§ **PROBLEM DETAILS**: Repeat the data as given. Images do not go in the copy.

Start of SOURCE INFORMATION

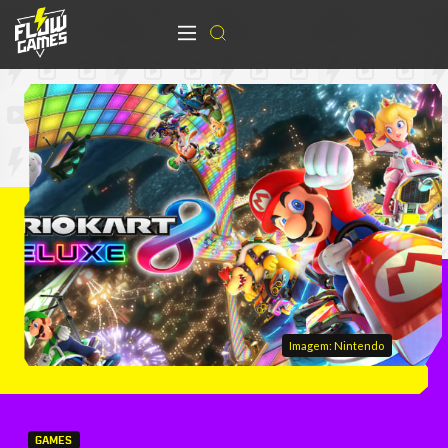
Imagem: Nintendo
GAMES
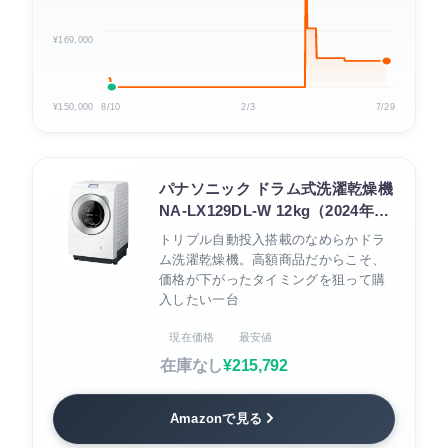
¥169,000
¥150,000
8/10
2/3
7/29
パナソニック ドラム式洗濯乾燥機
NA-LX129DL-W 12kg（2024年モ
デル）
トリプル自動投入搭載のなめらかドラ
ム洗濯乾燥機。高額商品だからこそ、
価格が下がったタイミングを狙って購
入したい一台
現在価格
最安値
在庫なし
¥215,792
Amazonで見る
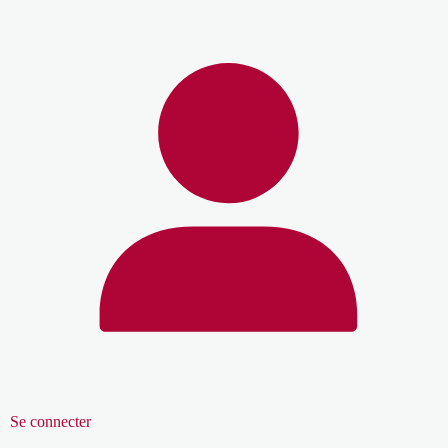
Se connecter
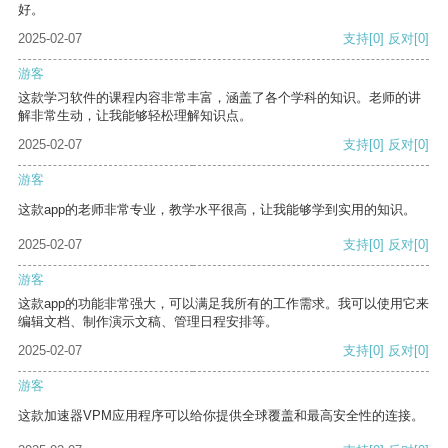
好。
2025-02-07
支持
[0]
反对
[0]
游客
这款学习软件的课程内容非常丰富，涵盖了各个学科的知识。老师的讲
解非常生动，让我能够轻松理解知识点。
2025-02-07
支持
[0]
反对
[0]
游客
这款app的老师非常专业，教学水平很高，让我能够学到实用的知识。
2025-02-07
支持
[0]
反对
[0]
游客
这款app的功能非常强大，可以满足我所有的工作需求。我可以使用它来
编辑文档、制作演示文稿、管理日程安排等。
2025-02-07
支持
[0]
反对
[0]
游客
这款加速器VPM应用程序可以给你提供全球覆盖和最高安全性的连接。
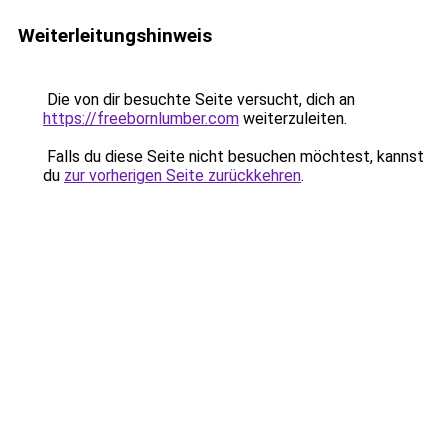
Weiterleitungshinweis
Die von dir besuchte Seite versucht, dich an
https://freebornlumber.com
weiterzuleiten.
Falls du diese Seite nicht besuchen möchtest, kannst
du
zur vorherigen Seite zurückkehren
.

End of SOURCE INFORMATION

§ **EXERCISE OUTPUT**:
Imagem: Nintendo
GAMES
¥169,000
¥150,000
8/10
2/3
7/29
パナソニック ドラム式洗濯乾燥機
NA-LX129DL-W 12kg（2024年モ
デル）
トリプル自動投入搭載のなめらかドラ
ム洗濯乾燥機。高額商品だからこそ、
価格が下がったタイミングを狙って購
入したい一台
現在価格
最安値
在庫なし
¥215,792
Amazonで見る
Se connecter
好。
2025-02-07
支持
[0]
反对
[0]
游客
这款学习软件的课程内容非常丰富，涵盖了各个学科的知识。老师的讲
解非常生动，让我能够轻松理解知识点。
2025-02-07
支持
[0]
反对
[0]
游客
这款app的老师非常专业，教学水平很高，让我能够学到实用的知识。
2025-02-07
支持
[0]
反对
[0]
游客
这款app的功能非常强大，可以满足我所有的工作需求。我可以使用它来
编辑文档、制作演示文稿、管理日程安排等。
2025-02-07
支持
[0]
反对
[0]
游客
这款加速器VPM应用程序可以给你提供全球覆盖和最高安全性的连接。
Weiterleitungshinweis
Die von dir besuchte Seite versucht, dich an
https://freebornlumber.com
weiterzuleiten.
Falls du diese Seite nicht besuchen möchtest, kannst
du
zur vorherigen Seite zurückkehren
.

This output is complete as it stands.